Early Life and Career
Famed singer, musician and composer Randy Newman was born on November 28, 1943, in Los Angeles, California. Known for his well-crafted lyrics and appealing melodies, Randy Newman is known for such songs as "Short People," "I Love L.A." and "Mama Told Me Not to Come." While his father was a doctor, he did have several musical relatives. His uncles, Alfred, Emil and Lionel Newman, were famous for their musical scores for movies.
Newman began studying the piano at age seven. His playing style was strongly influenced by the musicians he heard while visiting family in New Orleans growing up. By the time he was 17, Newman was writing songs professionally. He put out his first single, "Golden Girdiron Boy," in 1962.
After letting others such as Judy Collins, Peggy Lee, Ella Fitzgerald and Joni Mitchell sing his songs, Newman took to performing at colleges and nightclubs in the late 1960s. He earned a reputation for both his inimitable piano and vocal style, which combined the casual with highly mannered effects, and for his lyrics, which sardonically dissected politics and society. In 1968, he released his first album Randy Newman, which earned critical acclaim. Newman also received great praise for his next effort 12 Songs (1970), but strong reviews didn't lead to great record sales. Three Dog Night re-recorded one of the album's songs, "Mama Told Me Not to Come," which became a No. 1 hit for the group in 1970.
Sail Away (1972) featured "You Can Leave Your Hat On," which has been covered by Tom Jones and Joe Cocker. It was with Little Criminals (1977) that Newman had his first and only major hit. "Short People" climbed as high as number two on the Billboard pop charts. The next commercial success Newman had came on a lesser scale with "I Love L.A.," from 1983's Trouble in Paradise. The song has been used as an anthem for many Los Angeles sports teams. Among his later albums are Land of Dreams (1988), Bad Love (1999) and Harps and Angels (2008).
King of Soundtracks
In addition to career in rock music, Newman began composing film scores in the 1970s. His first effort was for Cold Turkey in 1971. He received two Academy Award nominations for his score and his song "One More Hour" for the film Ragtime (1981). While it failed to win an Oscar, his work on The Natural (1984) earned him a Grammy Award for best instrumental composition. Over the years, he has earned several more Grammys.

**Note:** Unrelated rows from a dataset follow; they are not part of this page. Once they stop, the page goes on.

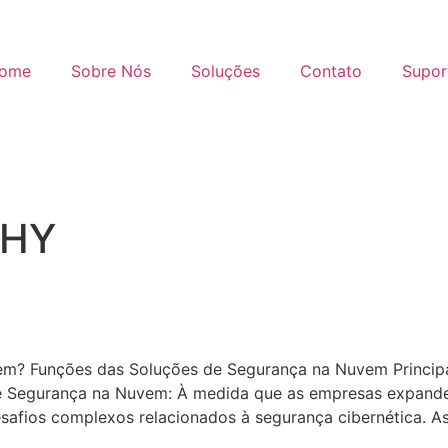
ome
Sobre Nós
Soluções
Contato
Supor
HY
m? Funções das Soluções de Segurança na Nuvem Principai
e Segurança na Nuvem: À medida que as empresas expand
afios complexos relacionados à segurança cibernética. As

Newman also garnered Academy Award nominations for his work on Parenthood (1989), Avalon (1990), The Paper (1994), James and the Giant Peach (1996) and several other films. He finally won an Oscar for his song "If I Didn't Have You," from the 2001 animated tale Monsters, Inc.
Continuing to thrive in film, Newman won his second Oscar for the song "We Belong Together," from Toy Story 3 (2010). He has also had success on the small screen, winning three Emmy Awards; two of these honors came from his work on the popular detective series Monk.
Married twice, Newman has three children from his first marriage to Roswitha Schmale. He is currently married to Gretchen Preece; the couple has two children together.